- [PROVIDED MATERIAL]:
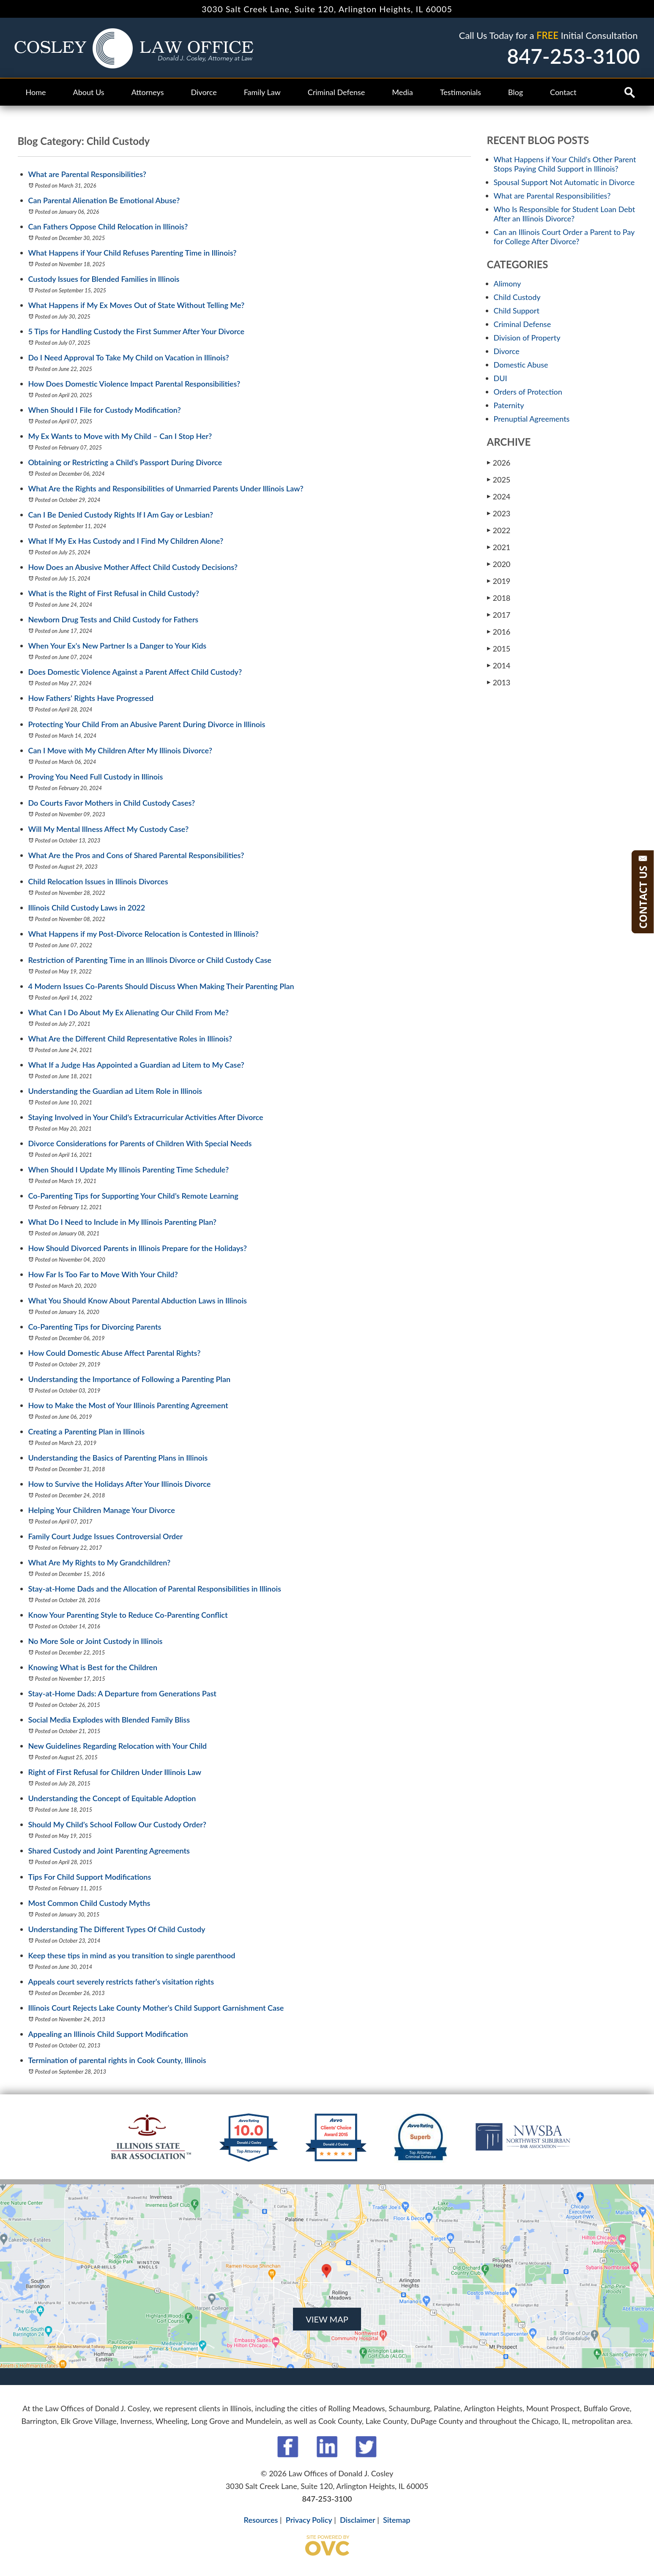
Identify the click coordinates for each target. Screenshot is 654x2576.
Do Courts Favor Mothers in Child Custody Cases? (111, 802)
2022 (499, 530)
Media (402, 92)
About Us (88, 92)
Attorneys (147, 92)
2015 (499, 648)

- [TASK REQUIREMENTS]: Give the listing again, exactly as it appears, but without its images.

- [RESPONSE]:
Identify the click coordinates for each target. Screenshot is 654x2576.
Do Courts Favor Mothers in Child Custody Cases? (111, 802)
2022 (499, 530)
Media (402, 92)
About Us (88, 92)
Attorneys (147, 92)
2015 (499, 648)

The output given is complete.